Entscheidend sei, ob sich der Lenker von seinem Fahrzeug entferne, bevor er die Bestätigung der Abstellanmeldung erhalte, die Parkometerabgabe nur dann zu entrichten, wenn man ein Straßenaufsichtsorgan bemerke, wäre andernfalls nicht ausgeschlossen.
Dies sei gegenständlich nach den Feststellungen des Straßenaufsichtsorgans, gegen deren Richtigkeit im Hinblick darauf, dass dieses zur Wahrheit verpflichtet sei sowie dessen Eingaben in das elektronische Überwachungsgerät zeitgleich in der zentralen Datenbank erfasst werden und damit einer ständigen Kontrolle unterliegen, keine Bedenken bestünden, der Fall.

Dass die Parkscheinaktivierung in derselben Minute wie die Beanstandung erfolgt sei, ändere daher nach den vorliegenden Verhältnissen an der nicht zeitgerechten Aktivierung nichts.
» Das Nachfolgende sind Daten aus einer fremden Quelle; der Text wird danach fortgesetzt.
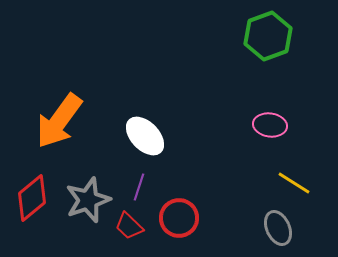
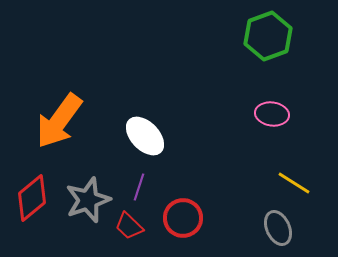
pink ellipse: moved 2 px right, 11 px up
red circle: moved 4 px right
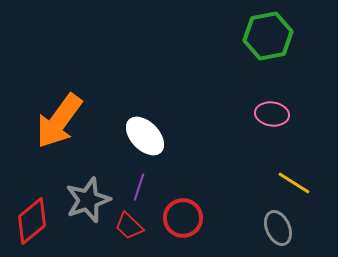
green hexagon: rotated 9 degrees clockwise
red diamond: moved 23 px down
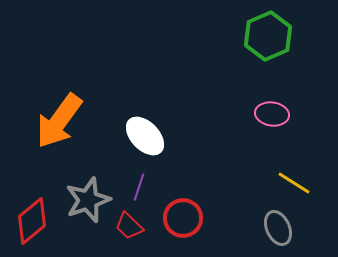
green hexagon: rotated 12 degrees counterclockwise
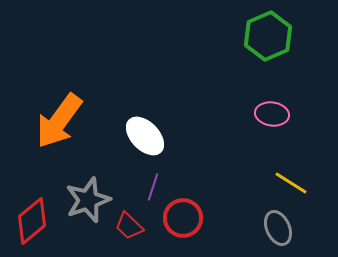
yellow line: moved 3 px left
purple line: moved 14 px right
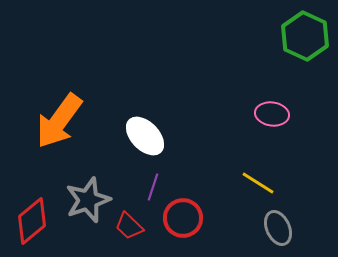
green hexagon: moved 37 px right; rotated 12 degrees counterclockwise
yellow line: moved 33 px left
Sowohl das IT-System der elektronischen Parkscheine als auch das IT-System der
Parkraumüberwachung würden dieselbe Systemzeit verwenden. Sei im Zeitpunkt der Kontrolle keine Bestätigungs-SMS, sondern erst danach versandt worden, dann sei die Abgabe im Kontrollzeitpunkt noch nicht entrichtet gewesen. Mit dieser Nichtentrichtung sei der Verwaltungstatbestand verwirklicht worden, eine spätere Abgabenentrichtung hebe die bereits eingetretene Strafbarkeit nicht auf.

Da die Parkometerabgabe bei Beginn des Abstellens des Fahrzeugs (also unverzüglich, bevor sich der Lenker vom Fahrzeug entfernt) zu entrichten sei und die Abgabe bei Verwendung elektronischer Parkscheine (erst) als entrichtet gelte, wenn die Abstellanmeldung durch das elektronische System bestätigt werde, habe der Bf den Tatbestand der Abgabenverkürzung nach § 4 Parkometergesetz 2006 verwirklicht, die objektive Tatseite sei daher gegeben.

Eine "Kulanzzeit" zwischen Abstellen des Fahrzeuges und der Entrichtung der Parkometerabgabe sei in der in der Kontrolleinrichtungenverordnung vorgesehenen Form nicht vorgesehen.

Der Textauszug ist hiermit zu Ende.